A terminação -a para o feminino e -o para o masculino já vêm do latim. Inicialmente, no latim clássico, não eram marcadores de género, mas foi essa função que acabaram por adquirir, quer no português, como no castelhano e no italiano; no italiano, apenas no singular. Esta evolução do latim para as modernas línguas românicas vem explicada nesta Comparative Grammar of the Romance Languages (Nativlang.com, 2017), e mais sumariamente na Gramática do Português da Gulbenkian (Lisboa, 2013, volume I, p. 53-4).

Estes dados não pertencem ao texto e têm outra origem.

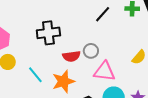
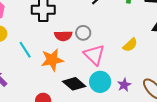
pink triangle: (104, 71) -> (94, 55), turned 30

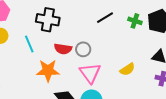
cyan line: (25, 50) -> (29, 44), moved

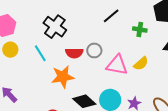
black cross: (48, 20) -> (55, 27), turned 35
green cross: (135, 21) -> (140, 30), moved
pink triangle: (90, 73) -> (117, 65), moved, turned -35

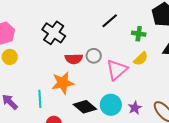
cyan line: (40, 53) -> (40, 99), moved, turned 30
yellow semicircle: (141, 64) -> (141, 59), moved
pink triangle: (117, 65) -> (117, 70), turned -50

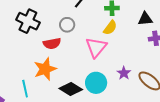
gray circle: (94, 56) -> (67, 25), moved
yellow semicircle: (141, 59) -> (110, 28), moved
purple star: (135, 108) -> (124, 73), moved

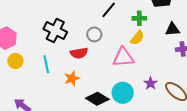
pink triangle: (96, 47) -> (123, 57), turned 45
orange star: (45, 69) -> (72, 78), size x0.7
cyan line: (25, 89) -> (46, 64), moved

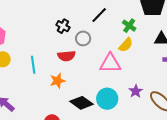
green cross: (139, 18) -> (129, 26), turned 32
black cross: (55, 30) -> (63, 26), moved, size x0.6

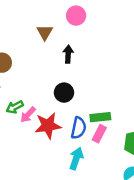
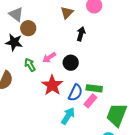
green arrow: (15, 107) -> (30, 65), turned 72
pink arrow: (28, 115) -> (49, 58), moved
red star: (48, 126) -> (52, 85), turned 30

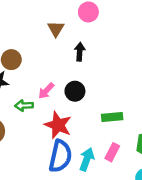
green arrow: (30, 65) -> (24, 106), turned -48
blue semicircle: (75, 93) -> (60, 156), moved, size x1.4
pink rectangle: (90, 101) -> (112, 152), moved

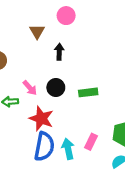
pink arrow: (46, 91) -> (30, 88), turned -84
green rectangle: (112, 117) -> (88, 92), moved
cyan arrow: (87, 159) -> (68, 149), turned -30

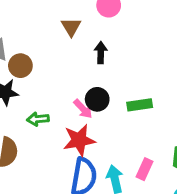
pink arrow: (30, 88) -> (83, 109), moved
red star: (41, 119) -> (79, 140), turned -30

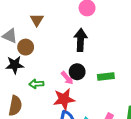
brown triangle: (71, 27) -> (37, 20), moved
black arrow: (101, 53) -> (81, 40), size x1.5

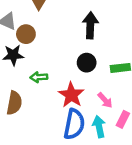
pink arrow: (67, 78) -> (105, 100), moved
red star: (64, 99) -> (71, 95), turned -30

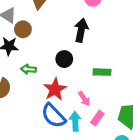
black circle: (87, 63) -> (64, 59), moved
blue semicircle: (74, 124) -> (53, 116), turned 116

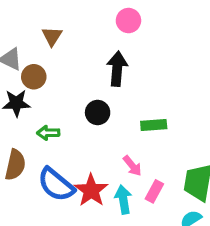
red star: (55, 89) -> (91, 190), moved
blue semicircle: (53, 116) -> (56, 185), moved

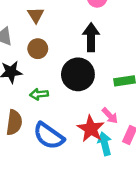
brown circle: (34, 77) -> (38, 49), moved
black circle: (98, 112) -> (78, 74), size x1.6
red star: (91, 190) -> (91, 129), moved

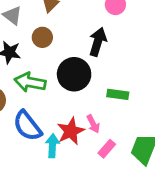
green arrow: (39, 94) -> (30, 82), size x1.6
cyan arrow: (105, 144) -> (52, 146), moved

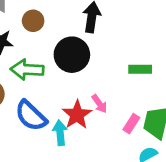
green rectangle: (118, 94) -> (140, 69), moved
pink rectangle: (107, 149) -> (131, 124), moved

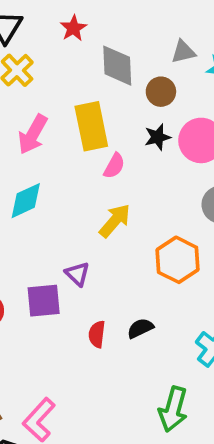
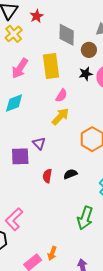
red star: (73, 28) -> (37, 16), moved
pink semicircle: (114, 166) -> (61, 96), moved

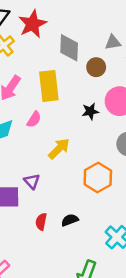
red star: (37, 16) -> (32, 24), size x1.6
black star: (86, 74) -> (90, 111), moved
pink semicircle: (61, 96) -> (34, 119), moved

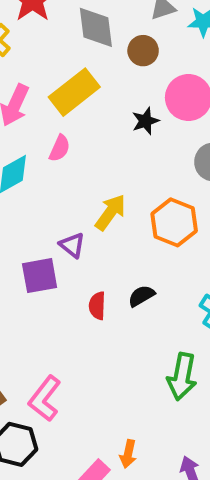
yellow rectangle: (49, 86) -> (74, 92), turned 68
yellow arrow: (59, 149) -> (110, 212), moved

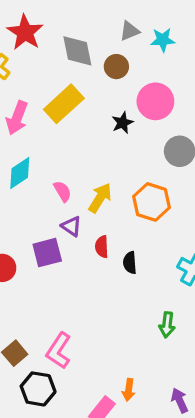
pink semicircle: (60, 148) -> (62, 191), moved, turned -50
black semicircle: (141, 296) -> (130, 263), turned -60
red semicircle: (97, 306) -> (102, 247), moved
green arrow: (182, 377) -> (167, 325), size x0.7

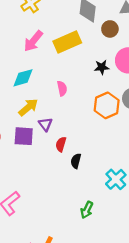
pink semicircle: (62, 191) -> (62, 88), moved
yellow arrow: (100, 198) -> (28, 107), moved
orange hexagon: (151, 202) -> (107, 105), moved

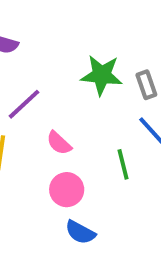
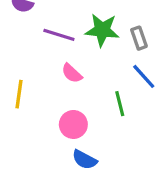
purple line: (24, 104) -> (59, 35), moved, turned 60
pink semicircle: (59, 143) -> (72, 73), moved

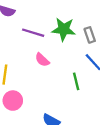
pink circle: (73, 124) -> (13, 101), moved

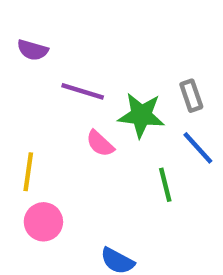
green star: (64, 29) -> (141, 115), moved

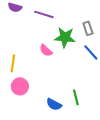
purple line: (83, 91) -> (44, 14), moved
green line: (165, 185) -> (76, 97), moved

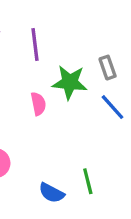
purple line: (44, 14) -> (35, 44), turned 66
pink semicircle: (46, 50) -> (38, 104), turned -144

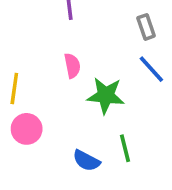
green star: (70, 82) -> (106, 96), moved

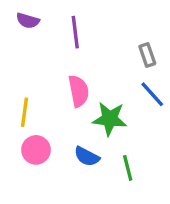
pink semicircle: (72, 66) -> (79, 91), size x1.4
blue semicircle: (86, 161) -> (87, 156), moved

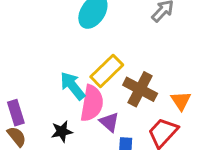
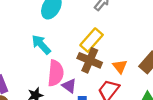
yellow rectangle: (107, 71) -> (92, 40), moved
cyan arrow: (73, 86) -> (41, 45), moved

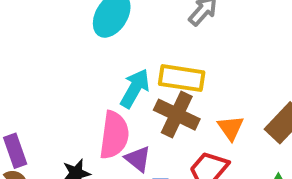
yellow rectangle: (92, 40) -> (182, 78), turned 55
cyan arrow: (41, 45) -> (135, 88), moved, turned 70

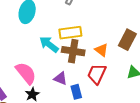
cyan arrow: (135, 88) -> (49, 44), turned -66
pink semicircle: (114, 135) -> (26, 73), moved, turned -30

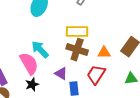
cyan arrow: (49, 44) -> (40, 49), moved
orange triangle: (101, 50) -> (104, 53), turned -48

No latim clássico os substantivos eram declinados—tinham a terminação modificada—segundo os casos, a que correspondiam diferentes funções sintáticas. Por exemplo a palavra rosa tinha, entre singular e plural, sete formas diferentes; e só tinha sete porque alguns casos têm formas iguais (Wiktionary):
Nominativo Genitivo Dativo Acusativo Ablativo Vocativo
Singular: rosa rosae rosae rosam rosā rosa
Plural: rosae rosārum rosīs rosās rosīs rosae
Este modelo de declinação—chamado “primeira declinação” (First Declension, Wikipedia)—é um de cinco que existiam para os substantivo no latim. Os substantivos que seguiam este modelo eram na sua maioria femininos. Na evolução do latim para quase todas as modernas línguas românicas perderam-se os casos. Nas línguas românicas ibéricas foi o acusativo que sobreviveu (rosam no singular, rosās no plural); o m final do singular perdeu-se no latim vulgar, e daí ficarmos com rosa e rosas. No italiano foi o nominativo que sobreviveu, e daí eles terem rosa no singular e rose no plural. O Wiktionary lista algumas exceções masculinas desta declinação que continuam masculinas e terminadas em -a em português: escriba, poeta, pirata. Substantivos masculinos acabados em -ma, como sistema, sintoma, clima, drama, são geralmente de origem grega.
A nossa terminação -o do masculino vem da segunda declinação (Second Declension, Wikipedia), de que é exemplo mūrus (“muro, parede”; Wiktionary):
Nominativo Genitivo Dativo Acusativo Ablativo Vocativo
Singular: mūrus mūrī mūrō mūrum mūrō mūre
Plural: mūrī mūrōrum mūrīs mūrōs mūrīs mūrī
Os substantivo que seguiam este modelo de declinação eram quase todos masculinos e neutros. No evoluir para as línguas modernas o neutro passou a masculino. Nesta declinação as terminações do acusativo eram -um no singular e -os no plural. O m final do singular perdeu-se no latim vulgar, de que resultaram as terminações -o e os do português e castelhano. No nominativo, donde vem o italiano, as terminações eram -us no singular e -ī no plural. Daí ser muros em português e castelhano, mas muri em italiano.
Portanto a princípio -am, -as e -um, -ōs eram apenas algumas das terminações possíveis da mesma palavra. Depois, segundo a Gramática do Português (p. 52), “no final da latinidade”, ao mesmo tempo que desapareceram os diferentes casos, “a alternância entre declinações passou a ser vista como um recurso sempre disponível para expressar a diferença de género”.